I’ve dropped off the blog for the past couple days and that’s a hazard because now I can’t remember what happened over the weekend. Hmmm ….

Oh, here’s some good gossip that I probably should have known already: I guess that Aaron Sorkin dumped The NY Times' Maureen Dowd (who also supposedly was dumped by Michael Douglas in favor of Catherine Zeta, although if Catherine Zeta shows up in the middle of your relationship, you just say 'you win,' and walk away) to date the tiny and spunky Kristin Chenoweth (she’s best known as Glinda in Wicked). He eventually put her on The West Wing. In the meantime, Chenoweth cut an album of “inspirational” music and appeared on the 700 Club and he dropped her like it’s hot. Cut to Studio 60, and we see Matthew Perry’s character breaking up with his sketch-comedy-star girlfriend, played by Sarah Paulson, because she’s a member of the religious right.

Once again, art imitates life. A friend of mine who himself is a wonderful writer recently told me that he’s just good at “writing about himself,” but I think that’s true for everyone. If you find yourself hanging out with me a lot, watch out, because you might find yourself a character on my next TV show. Wait, what's that you say? I don't have a TV show? OK, well, you might find yourself a character on this widely read blog then.

Anyhoo, I ditched out on most of Saturday’s happenings because I had to write a story so obviously I didn’t hang out with too many famous people while I was holing up with my laptop in the Ghetto TL. Saturday night was the NBC party and since it was 110 degrees here and NBC chose to have a Texas-style barbecue, it was quite the sweaty affair. We were really feeling for the poor people who had to man the sizzling grills.

Famous people in attendance and sweating: From The Office: Rainn Wilson, John Kryzinski and many of the show’s minor players but no Steve Carell (I chatted up my favorite movie star on Sunday night). I do love The Office so I gave a lame-o fan shout-out to Rainn and John and they accomodated my stalker tendencies quite nicely. From Studio 60 on the Sunset Strip: Aaron Sorkin, Tommy Schlamme, Matthew Perry, Bradley Whitford, Amanda Peet, Steven Weber, Evan Handler (played Charlotte’s husband Harry on Sex and the City); from Twenty Good Years: Jeffrey Tambor and John Lithgow (Ausiello called this show 22 Unfunny Minutes); from Kidnapped, Jeremy Sisto, who consistently was surrounded by a scrum of reporters, and then a bunch of people from shows like Friday Night Lights and Heroes that you have never heard of.

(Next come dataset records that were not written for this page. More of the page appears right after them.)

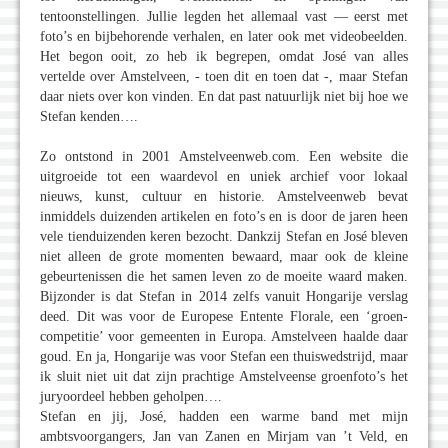
tentoonstellingen. Jullie legden het allemaal vast — eerst met
foto’s en bijbehorende verhalen, en later ook met videobeelden.
Het begon ooit, zo heb ik begrepen, omdat José van alles
vertelde over Amstelveen, - toen dit en toen dat -, maar Stefan
daar niets over kon vinden. En dat past natuurlijk niet bij hoe we
Stefan kenden….
Zo ontstond in 2001 Amstelveenweb.com. Een website die
uitgroeide tot een waardevol en uniek archief voor lokaal
nieuws, kunst, cultuur en historie. Amstelveenweb bevat
inmiddels duizenden artikelen en foto’s en is door de jaren heen
vele tienduizenden keren bezocht. Dankzij Stefan en José bleven
niet alleen de grote momenten bewaard, maar ook de kleine
gebeurtenissen die het samen leven zo de moeite waard maken.
Bijzonder is dat Stefan in 2014 zelfs vanuit Hongarije verslag
deed. Dit was voor de Europese Entente Florale, een ‘groen-
competitie’ voor gemeenten in Europa. Amstelveen haalde daar
goud. En ja, Hongarije was voor Stefan een thuiswedstrijd, maar
ik sluit niet uit dat zijn prachtige Amstelveense groenfoto’s het
juryoordeel hebben geholpen….
Stefan en jij, José, hadden een warme band met mijn
ambtsvoorgangers, Jan van Zanen en Mirjam van ’t Veld, en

I haven’t watched Friday Night Lights, but I did get the book from NBC for free. Heroes is an interesting pilot about people who have superpowers that they are just realizing. I thought the show was a little uneven, but it has promise, and it's already got tons of Internet buzz. And supposedly the show was a big hit at Comic-Con, the comic-book convention that was going on late last week in San Diego.

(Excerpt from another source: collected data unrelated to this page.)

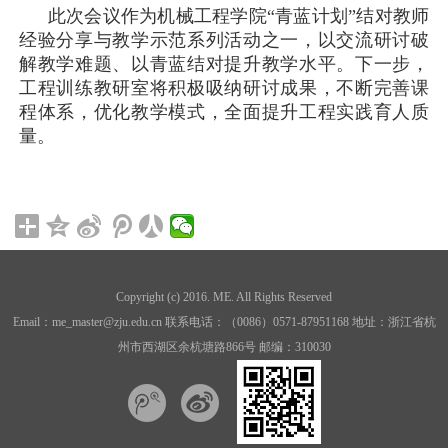
此次会议作为机械工程学院
“
青蓝计划
”
结对教师
经验分享与教学示范系列活动之一，以交流研讨破
解教学难题、以青蓝结对提升教学水平。下一步，
工程训练教研室将积极吸纳研讨成果，不断完善课
程体系，优化教学模式，全面提升工程实践育人质
量。
Copyright (c) 2016. ME. All Rights Reserved
Email：me_master@zju.edu.cn 联系电话：（0086）0571-87951168 地址：浙江省杭
州市西湖区余杭塘路866号 邮编：310030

Having nothing to do with any of this, I just learned that one of the reporters here who asks actors questions like "what do you consider a healthy snack," and "what's your workout regime," making me want to yank my hair out in chunks, gathers all these quotes in quantity and then sells them to places like Esquire, People, US, whoever wants them. It's quite the interesting business venture -- not one I would want to get into because if I am ever caught asking an actor about their eating habits please kill me on the spot -- but still interesting. I mean, it takes balls to earn a living by asking people totally ridiculous questions, especially if you aren't Jay Leno or Stephen Colbert. In some ways, however, I think such "reporting" should be banned from the critics tour. This person is not acting as either a TV critic or a reporter, and posing such questions lowers the bar for everyone. What's more, it's often hard to get a word in edgewise with this person around, and sometimes I actually have real questions to ask. I'm just sayin'.